MLOps Interviews Now Focus on System Design
MLOps interviews in 2026 are moving beyond tool-specific questions to focus on high-level system design. Candidates are now expected to architect scalable systems, explain how to handle model drift, design for observability, and automate retraining pipelines from scratch.
The era of single-script model training is over; production readiness is the new baseline. Companies now expect ML engineers to handle the entire lifecycle, from data ingestion and feature engineering to deployment and monitoring. This industry-wide shift is a direct response to the high failure rate of ML projects that never make it out of the lab. Top tech firms like Google, Meta, and Amazon are leading this change, seeking engineers who can design and build scalable, end-to-end ML solutions.

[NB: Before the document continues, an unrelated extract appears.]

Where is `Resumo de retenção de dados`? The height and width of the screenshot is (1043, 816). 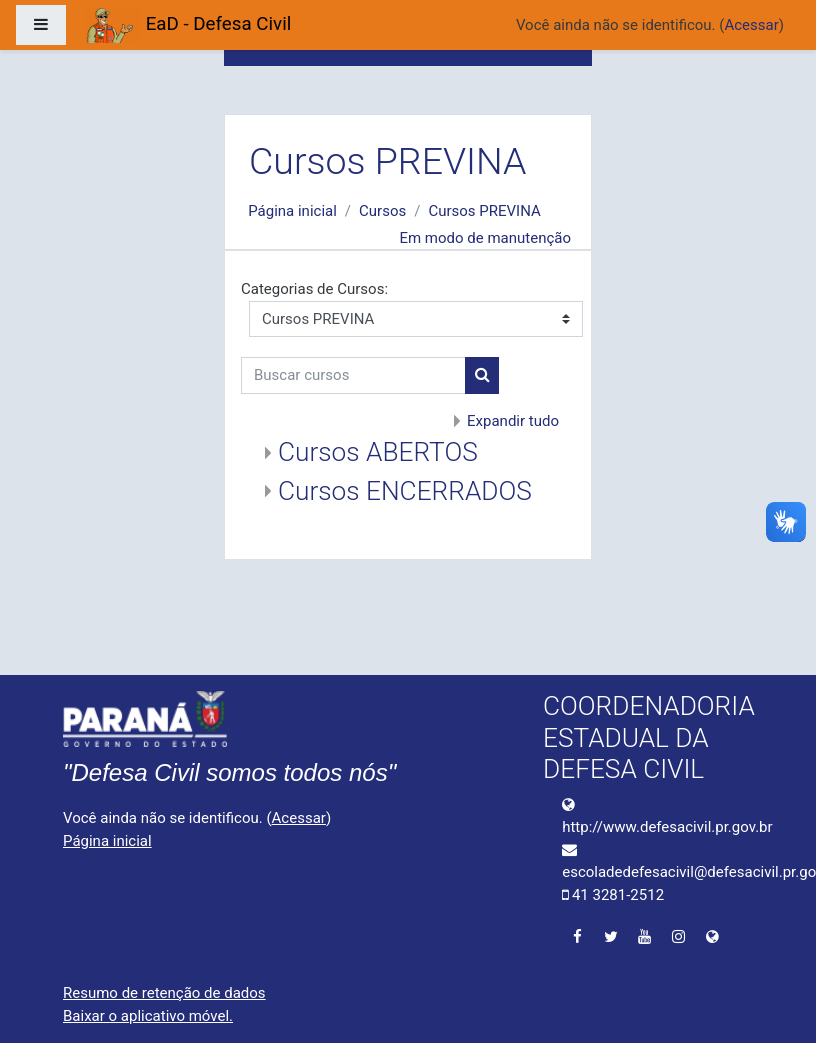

The interview focus has moved from "Do you know TensorFlow?" to "How would you design a real-time recommendation engine and ensure its reliability?" This requires a deep understanding of distributed systems, data pipelines, and cloud infrastructure. A standout portfolio project is now non-negotiable and should demonstrate more than just model accuracy. Hiring managers want to see projects that showcase a full MLOps pipeline, including automated retraining, versioning of data and models, and robust monitoring strategies. Think less about Jupyter notebooks and more about containerized applications and CI/CD pipelines. Common system design questions now revolve around real-world scenarios like designing a personalized news feed, a fraud detection system, or a dynamic pricing model. Candidates are expected to discuss trade-offs between latency, cost, and accuracy, and to justify their architectural choices. To prepare, candidates should practice structuring their answers by first clarifying requirements and metrics, then detailing the data pipeline, model architecture, serving infrastructure, and finally, the monitoring and experimentation framework. This structured approach demonstrates senior-level thinking and a comprehensive understanding of the ML lifecycle. Familiarity with modern tools is still important, but in the context of system design. Knowledge of orchestration tools like Kubeflow or Airflow, experiment tracking with MLflow, and serving with platforms like KServe or Seldon Core should be part of a candidate's arsenal. The emphasis, however, is on how these tools fit into a larger, scalable architecture. Ultimately, the goal is to prove you can build ML systems that provide real business value and can be maintained over time. This means thinking about issues like data drift, model decay, and governance from the very beginning of the design process.